Iris nodded again, her face a mask. She felt like she knew what was coming. She had seen that face on men who honked their horns at her mother as they walked home some nights from tricks. He took his wallet out and laid a twenty-dollar bill on the table. “Is that enough?” he asked. Iris shook her head. He peeled off another twenty. “How about now?” His face looked moist. When there were sixty dollars on there, then she nodded, though she had been a little curious as to how much she would be worth. That girl who sat in the third desk first row now stood up, lowering shades, pulling down drawstrings. Her voice was now gravel, her eyes like she had won. Mr. Berlin watched the professional take over.
“Okay,” she said like she was in charge now. “What do you want? Blowjob? Handjob? Sixty-nine? Doggie-style? Ride ’um cowgirl? Missionary?” A grin so twisted menace.
“I don’t know if I can,” Mr. Berlin said, looking a little pale like he had lost control.
“Take the pants down,” she said.
After she went down on Mr.

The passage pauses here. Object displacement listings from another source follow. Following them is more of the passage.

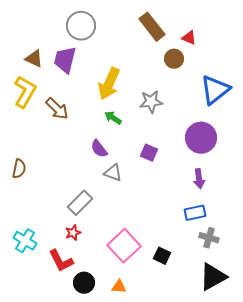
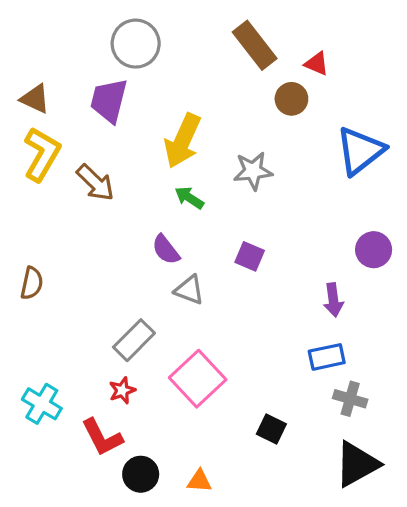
brown triangle: (34, 59) -> (35, 99), moved
purple circle: (201, 138) -> (374, 250), moved, size x0.7
pink square: (124, 246) -> (198, 379), moved

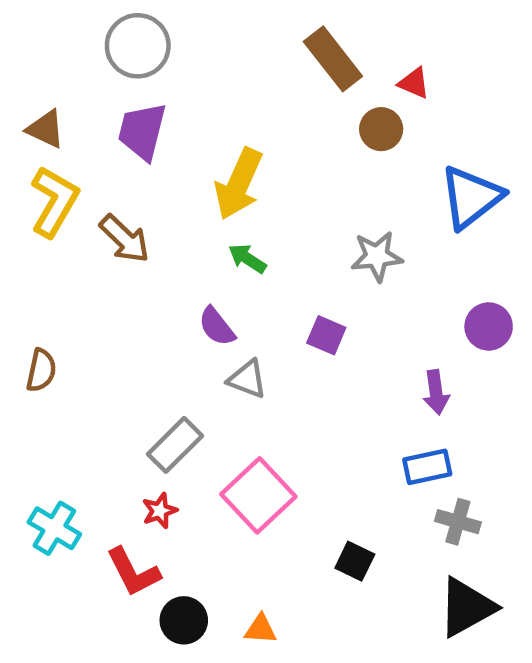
gray circle: (136, 44) -> (138, 46), moved
gray star: (253, 171) -> (377, 256), moved

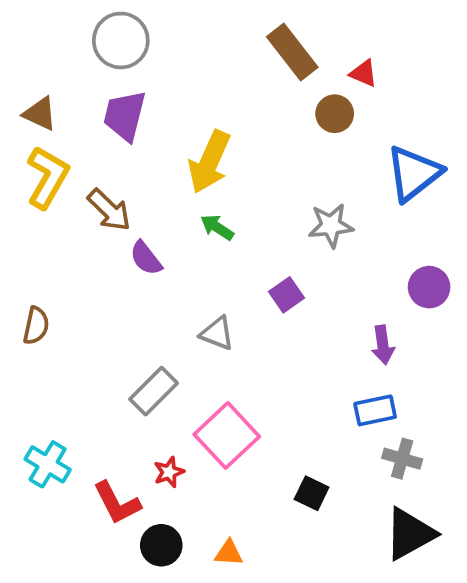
purple semicircle: (217, 326) -> (146, 258), moved
purple square: (326, 335) -> (286, 295), turned 32
red star: (160, 511) -> (169, 472), moved

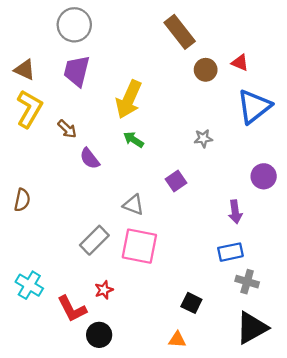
red triangle: (364, 73) -> (240, 63), moved
brown arrow: (109, 210) -> (67, 129), size x0.7
gray star: (331, 225) -> (203, 138), size x0.7
pink square: (227, 435) -> (139, 246), moved, turned -36
orange triangle: (229, 553) -> (177, 340), moved

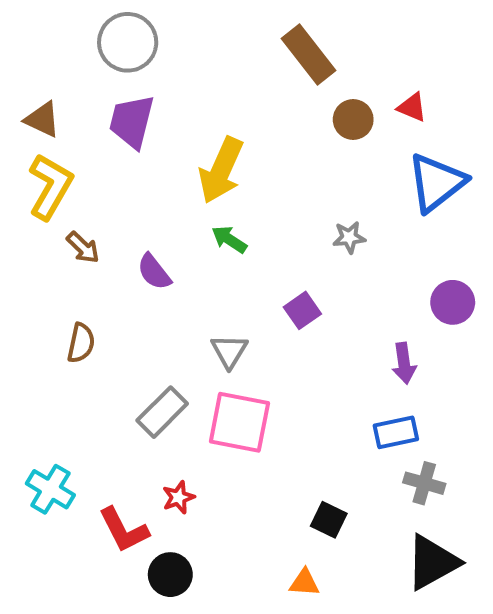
brown arrow: (67, 129) -> (83, 247), moved
brown semicircle: (22, 200) -> (81, 343), moved
gray triangle: (133, 205) -> (229, 351), turned 40

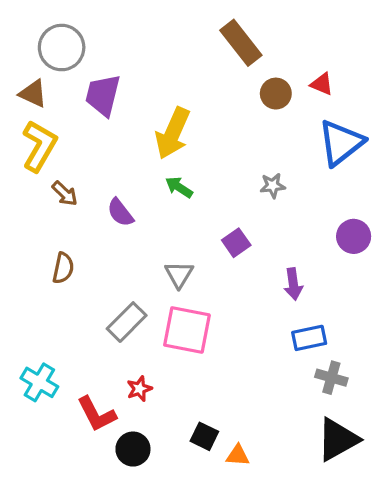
gray circle: (128, 42) -> (62, 48), moved
purple arrow: (404, 363) -> (293, 284), moved
black square: (329, 520) -> (204, 436), moved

Berlin she could have her way with him, could walk in and out during class, he wouldn’t even raise a mumble. She never abused it — she liked his regular sixty dollars, and Mr. Berlin was her first regular. He was a married-with-three-kids kind of guy. Pulling money off him was easy. It was so easy, it made her want to get into the business. There was a sense of power that went with it that left her feeling almost high.